Write out every entry exactly as it appears, omitting the pictures.

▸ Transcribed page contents
+===+

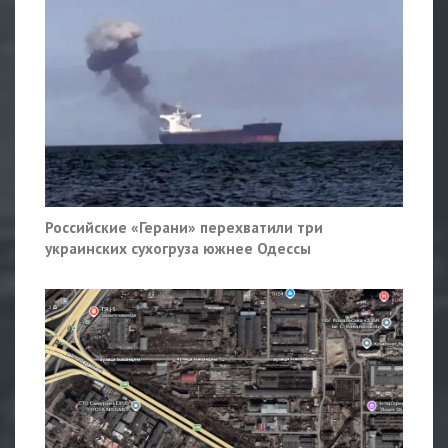
Российские «Герани» перехватили три
украинских сухогруза южнее Одессы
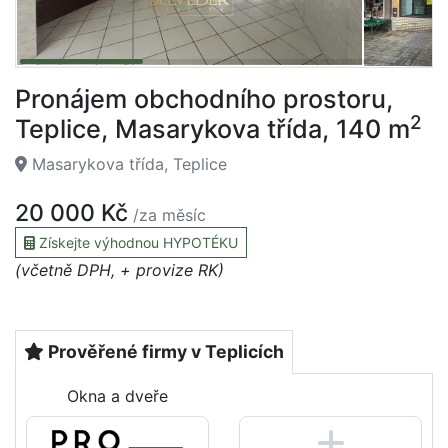
Pronájem obchodního prostoru,
2
Teplice, Masarykova třída, 140 m
Masarykova třída, Teplice
20 000 Kč
/za měsíc
Získejte výhodnou HYPOTÉKU
(včetně DPH, + provize RK)
Prověřené firmy v Teplicích
Okna a dveře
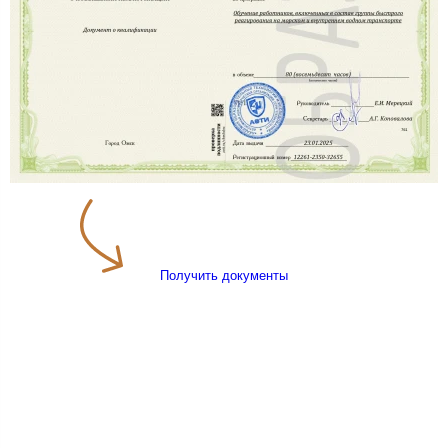
Получить документы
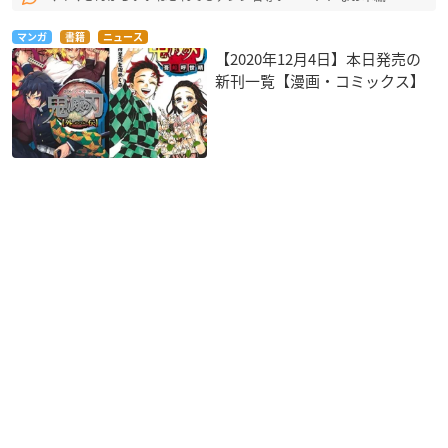
マンガ
書籍
ニュース
【2020年12月4日】本日発売の
新刊一覧【漫画・コミックス】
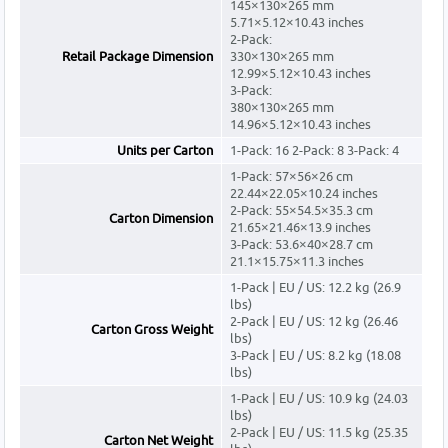
145×130×265 mm
5.71×5.12×10.43 inches
2-Pack:
Retail Package Dimension
330×130×265 mm
12.99×5.12×10.43 inches
3-Pack:
380×130×265 mm
14.96×5.12×10.43 inches
Units per Carton
1-Pack: 16 2-Pack: 8 3-Pack: 4
1-Pack: 57×56×26 cm
22.44×22.05×10.24 inches
2-Pack: 55×54.5×35.3 cm
Carton Dimension
21.65×21.46×13.9 inches
3-Pack: 53.6×40×28.7 cm
21.1×15.75×11.3 inches
1-Pack | EU / US: 12.2 kg (26.9
lbs)
2-Pack | EU / US: 12 kg (26.46
Carton Gross Weight
lbs)
3-Pack | EU / US: 8.2 kg (18.08
lbs)
1-Pack | EU / US: 10.9 kg (24.03
lbs)
2-Pack | EU / US: 11.5 kg (25.35
Carton Net Weight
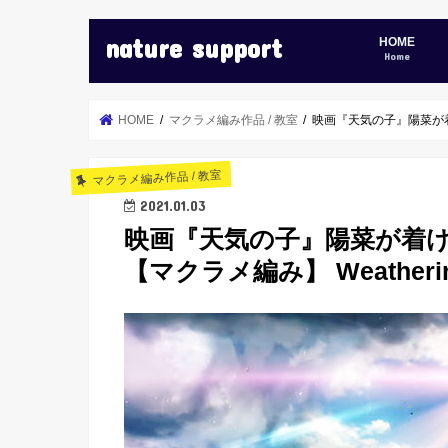
nature support
HOME
Home
HOME
マクラメ編み作品 / 教室
映画『天気の子』陽菜が着け
マクラメ編み作品 / 教室
2021.01.03
映画『天気の子』陽菜が着
【マクラメ編み】 Weathering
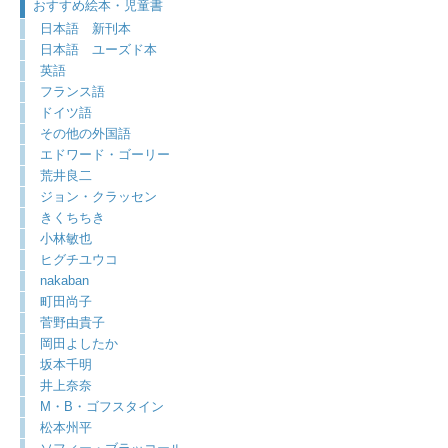
おすすめ絵本・児童書
日本語 新刊本
日本語 ユーズド本
英語
フランス語
ドイツ語
その他の外国語
エドワード・ゴーリー
荒井良二
ジョン・クラッセン
きくちちき
小林敏也
ヒグチユウコ
nakaban
町田尚子
菅野由貴子
岡田よしたか
坂本千明
井上奈奈
M・B・ゴフスタイン
松本州平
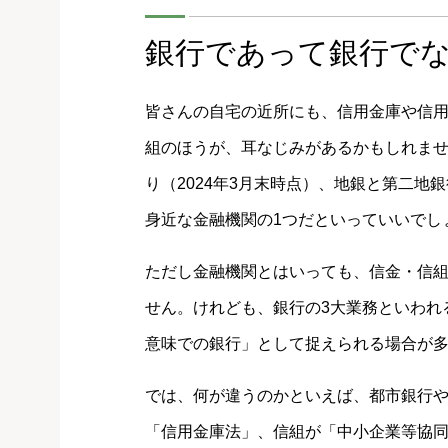
銀行であって銀行で
皆さんの自宅の近所にも、信用金庫や信
組のほうが、耳なじみがあるかもしれません
り（2024年3月末時点）、地銀と第二
身近な金融機関の1つだといっていいでし
ただし金融機関とはいっても、信金・信
せん。けれども、銀行の3大業務といわれ
意味での銀行」として捉えられる場合が
では、何が違うのかといえば、都市銀行
「信用金庫法」、信組が「中小企業等協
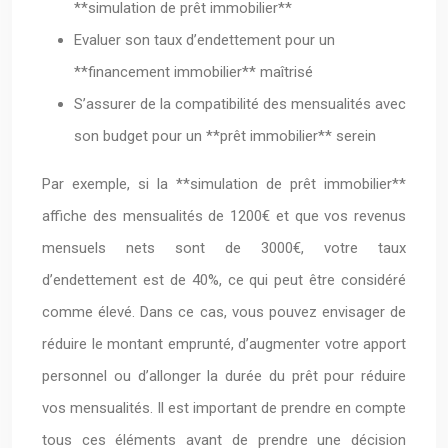
**simulation de prêt immobilier**
Evaluer son taux d’endettement pour un
**financement immobilier** maîtrisé
S’assurer de la compatibilité des mensualités avec
son budget pour un **prêt immobilier** serein
Par exemple, si la **simulation de prêt immobilier**
affiche des mensualités de 1200€ et que vos revenus
mensuels nets sont de 3000€, votre taux
d’endettement est de 40%, ce qui peut être considéré
comme élevé. Dans ce cas, vous pouvez envisager de
réduire le montant emprunté, d’augmenter votre apport
personnel ou d’allonger la durée du prêt pour réduire
vos mensualités. Il est important de prendre en compte
tous ces éléments avant de prendre une décision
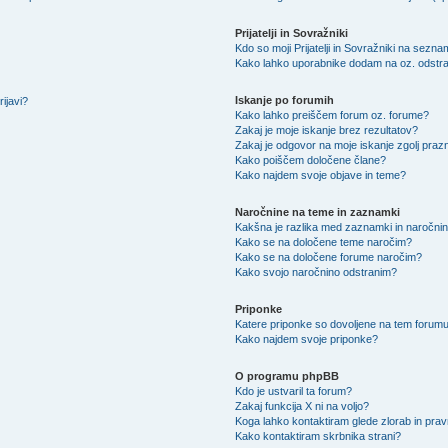
Prijatelji in Sovražniki
Kdo so moji Prijatelji in Sovražniki na sezn
Kako lahko uporabnike dodam na oz. odstra
Iskanje po forumih
ijavi?
Kako lahko preiščem forum oz. forume?
Zakaj je moje iskanje brez rezultatov?
Zakaj je odgovor na moje iskanje zgolj praz
Kako poiščem določene člane?
Kako najdem svoje objave in teme?
Naročnine na teme in zaznamki
Kakšna je razlika med zaznamki in naročni
Kako se na določene teme naročim?
Kako se na določene forume naročim?
Kako svojo naročnino odstranim?
Priponke
Katere priponke so dovoljene na tem forum
Kako najdem svoje priponke?
O programu phpBB
Kdo je ustvaril ta forum?
Zakaj funkcija X ni na voljo?
Koga lahko kontaktiram glede zlorab in pra
Kako kontaktiram skrbnika strani?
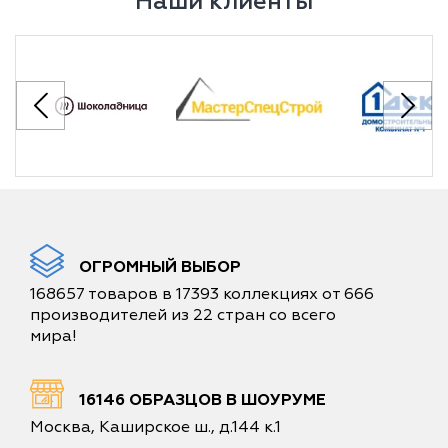
Наши клиенты
ОГРОМНЫЙ ВЫБОР
168657 товаров в 17393 коллекциях от 666
производителей из 22 стран со всего
мира!
16146 ОБРАЗЦОВ В ШОУРУМЕ
Москва, Каширское ш., д.144 к.1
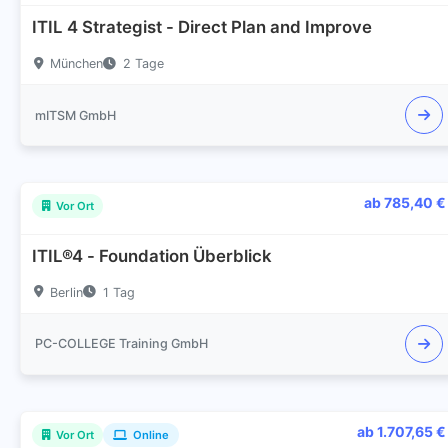
ITIL 4 Strategist - Direct Plan and Improve
München
2 Tage
mITSM GmbH
ab 785,40 €
Vor Ort
ITIL®4 - Foundation Überblick
Berlin
1 Tag
PC-COLLEGE Training GmbH
ab 1.707,65 €
Vor Ort
Online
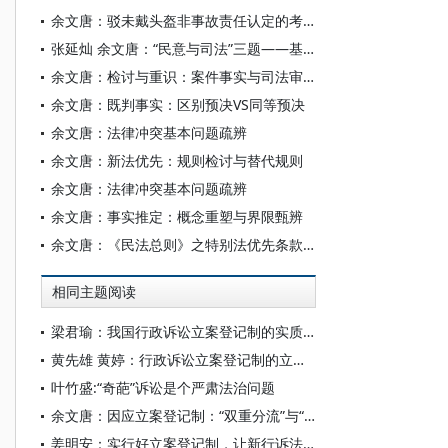
余文唐：驳未戴头盔非事故责任认定的考量因素
张延灿 余文唐：“民意与司法”三题——基于和谐司法的辨思
余文唐：检讨与重识：案件事实与司法审查——兼及反思行政案件驳回判决之规定
余文唐：既判事实：区别预决VS同等预决
余文唐：法律冲突基本问题疏辨
余文唐：新法优先：规则检讨与替代规则
余文唐：法律冲突基本问题疏辨
余文唐：事实推定：概念重塑与界限甄辨
余文唐：《民法总则》之特别法优先条款探辨
相同主题阅读
梁君瑜：我国行政诉讼立案登记制的实质意涵与应然面向
黄先雄 黄婷：行政诉讼立案登记制的立法缺陷及应对
叶竹盛:“奇葩”诉讼是个严肃法治问题
余文唐：因应立案登记制：“双重分流”与“审辅分离”
姜明安：实行好立案登记制，让新行诉法“第一亮点”更亮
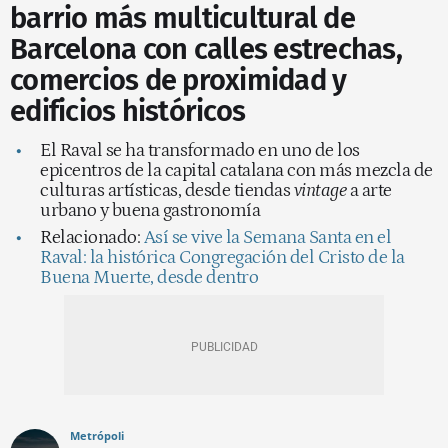
barrio más multicultural de
Barcelona con calles estrechas,
comercios de proximidad y
edificios históricos
El Raval se ha transformado en uno de los
epicentros de la capital catalana con más mezcla de
culturas artísticas, desde tiendas
vintage
a arte
urbano y buena gastronomía
Relacionado:
Así se vive la Semana Santa en el
Raval: la histórica Congregación del Cristo de la
Buena Muerte, desde dentro
Metrópoli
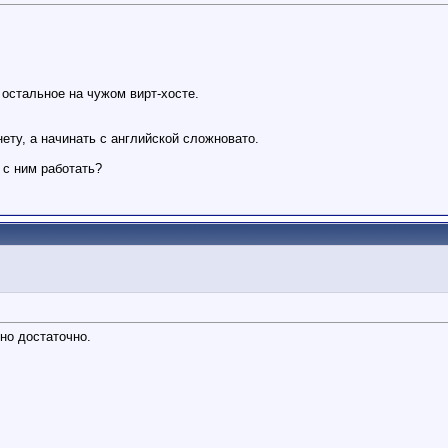
 остальное на чужом вирт-хосте.
ету, а начинать с английской сложновато.
к с ним работать?
жно достаточно.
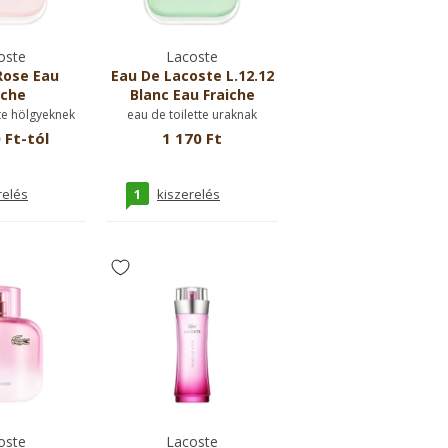
oste
Lacoste
Rose Eau
Eau De Lacoste L.12.12
iche
Blanc Eau Fraiche
te hölgyeknek
eau de toilette uraknak
 Ft-tól
1 170 Ft
1
relés
kiszerelés
oste
Lacoste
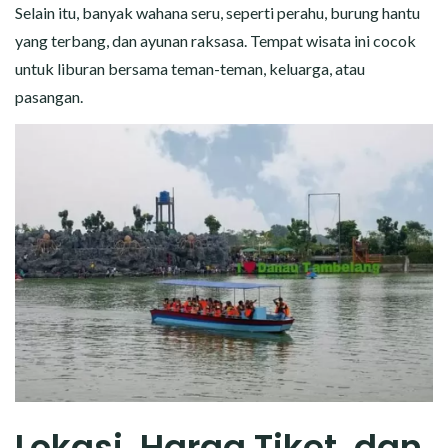
Selain itu, banyak wahana seru, seperti perahu, burung hantu
yang terbang, dan ayunan raksasa. Tempat wisata ini cocok
untuk liburan bersama teman-teman, keluarga, atau
pasangan.
Lokasi, Harga Tiket, dan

+===+

▸ RESPONSE TO THIS TASK
Российские «Герани» перехватили три
украинских сухогруза южнее Одессы
Pronájem obchodního prostoru,
2
Teplice, Masarykova třída, 140 m
Masarykova třída, Teplice
20 000 Kč
/za měsíc
Získejte výhodnou HYPOTÉKU
(včetně DPH, + provize RK)
Prověřené firmy v Teplicích
Okna a dveře
Получить документы
マンガ
書籍
ニュース
【2020年12月4日】本日発売の
新刊一覧【漫画・コミックス】
145×130×265 mm
5.71×5.12×10.43 inches
2-Pack:
Retail Package Dimension
330×130×265 mm
12.99×5.12×10.43 inches
3-Pack:
380×130×265 mm
14.96×5.12×10.43 inches
Units per Carton
1-Pack: 16 2-Pack: 8 3-Pack: 4
1-Pack: 57×56×26 cm
22.44×22.05×10.24 inches
2-Pack: 55×54.5×35.3 cm
Carton Dimension
21.65×21.46×13.9 inches
3-Pack: 53.6×40×28.7 cm
21.1×15.75×11.3 inches
1-Pack | EU / US: 12.2 kg (26.9
lbs)
2-Pack | EU / US: 12 kg (26.46
Carton Gross Weight
lbs)
3-Pack | EU / US: 8.2 kg (18.08
lbs)
1-Pack | EU / US: 10.9 kg (24.03
lbs)
2-Pack | EU / US: 11.5 kg (25.35
Carton Net Weight
nature support
HOME
Home
HOME
マクラメ編み作品 / 教室
映画『天気の子』陽菜が着け
マクラメ編み作品 / 教室
2021.01.03
映画『天気の子』陽菜が着
【マクラメ編み】 Weathering
おすすめ絵本・児童書
日本語 新刊本
日本語 ユーズド本
英語
フランス語
ドイツ語
その他の外国語
エドワード・ゴーリー
荒井良二
ジョン・クラッセン
きくちちき
小林敏也
ヒグチユウコ
nakaban
町田尚子
菅野由貴子
岡田よしたか
坂本千明
井上奈奈
M・B・ゴフスタイン
松本州平
銀行であって銀行で
皆さんの自宅の近所にも、信用金庫や信
組のほうが、耳なじみがあるかもしれません
り（2024年3月末時点）、地銀と第二
身近な金融機関の1つだといっていいでし
ただし金融機関とはいっても、信金・信
せん。けれども、銀行の3大業務といわれ
意味での銀行」として捉えられる場合が
では、何が違うのかといえば、都市銀行
「信用金庫法」、信組が「中小企業等協
**simulation de prêt immobilier**
Evaluer son taux d’endettement pour un
**financement immobilier** maîtrisé
S’assurer de la compatibilité des mensualités avec
son budget pour un **prêt immobilier** serein
Par exemple, si la **simulation de prêt immobilier**
affiche des mensualités de 1200€ et que vos revenus
mensuels nets sont de 3000€, votre taux
d’endettement est de 40%, ce qui peut être considéré
comme élevé. Dans ce cas, vous pouvez envisager de
réduire le montant emprunté, d’augmenter votre apport
personnel ou d’allonger la durée du prêt pour réduire
vos mensualités. Il est important de prendre en compte
tous ces éléments avant de prendre une décision
Prijatelji in Sovražniki
Kdo so moji Prijatelji in Sovražniki na sezn
Kako lahko uporabnike dodam na oz. odstra
Iskanje po forumih
ijavi?
Kako lahko preiščem forum oz. forume?
Zakaj je moje iskanje brez rezultatov?
Zakaj je odgovor na moje iskanje zgolj praz
Kako poiščem določene člane?
Kako najdem svoje objave in teme?
Naročnine na teme in zaznamki
Kakšna je razlika med zaznamki in naročni
Kako se na določene teme naročim?
Kako se na določene forume naročim?
Kako svojo naročnino odstranim?
Priponke
Katere priponke so dovoljene na tem forum
Kako najdem svoje priponke?
O programu phpBB
Kdo je ustvaril ta forum?
Zakaj funkcija X ni na voljo?
Koga lahko kontaktiram glede zlorab in pra
Kako kontaktiram skrbnika strani?
Наши клиенты
ОГРОМНЫЙ ВЫБОР
168657 товаров в 17393 коллекциях от 666
производителей из 22 стран со всего
мира!
16146 ОБРАЗЦОВ В ШОУРУМЕ
Москва, Каширское ш., д.144 к.1
ITIL 4 Strategist - Direct Plan and Improve
München
2 Tage
mITSM GmbH
ab 785,40 €
Vor Ort
ITIL®4 - Foundation Überblick
Berlin
1 Tag
PC-COLLEGE Training GmbH
ab 1.707,65 €
Vor Ort
Online
余文唐：驳未戴头盔非事故责任认定的考量因素
张延灿 余文唐：“民意与司法”三题——基于和谐司法的辨思
余文唐：检讨与重识：案件事实与司法审查——兼及反思行政案件驳回判决之规定
余文唐：既判事实：区别预决VS同等预决
余文唐：法律冲突基本问题疏辨
余文唐：新法优先：规则检讨与替代规则
余文唐：法律冲突基本问题疏辨
余文唐：事实推定：概念重塑与界限甄辨
余文唐：《民法总则》之特别法优先条款探辨
相同主题阅读
梁君瑜：我国行政诉讼立案登记制的实质意涵与应然面向
黄先雄 黄婷：行政诉讼立案登记制的立法缺陷及应对
叶竹盛:“奇葩”诉讼是个严肃法治问题
余文唐：因应立案登记制：“双重分流”与“审辅分离”
姜明安：实行好立案登记制，让新行诉法“第一亮点”更亮
barrio más multicultural de
Barcelona con calles estrechas,
comercios de proximidad y
edificios históricos
El Raval se ha transformado en uno de los
epicentros de la capital catalana con más mezcla de
culturas artísticas, desde tiendas
vintage
a arte
urbano y buena gastronomía
Relacionado:
Así se vive la Semana Santa en el
Raval: la histórica Congregación del Cristo de la
Buena Muerte, desde dentro
Metrópoli
 остальное на чужом вирт-хосте.
ету, а начинать с английской сложновато.
к с ним работать?
жно достаточно.
oste
Lacoste
Rose Eau
Eau De Lacoste L.12.12
iche
Blanc Eau Fraiche
te hölgyeknek
eau de toilette uraknak
 Ft-tól
1 170 Ft
1
relés
kiszerelés
oste
Lacoste
Selain itu, banyak wahana seru, seperti perahu, burung hantu
yang terbang, dan ayunan raksasa. Tempat wisata ini cocok
untuk liburan bersama teman-teman, keluarga, atau
pasangan.
Lokasi, Harga Tiket, dan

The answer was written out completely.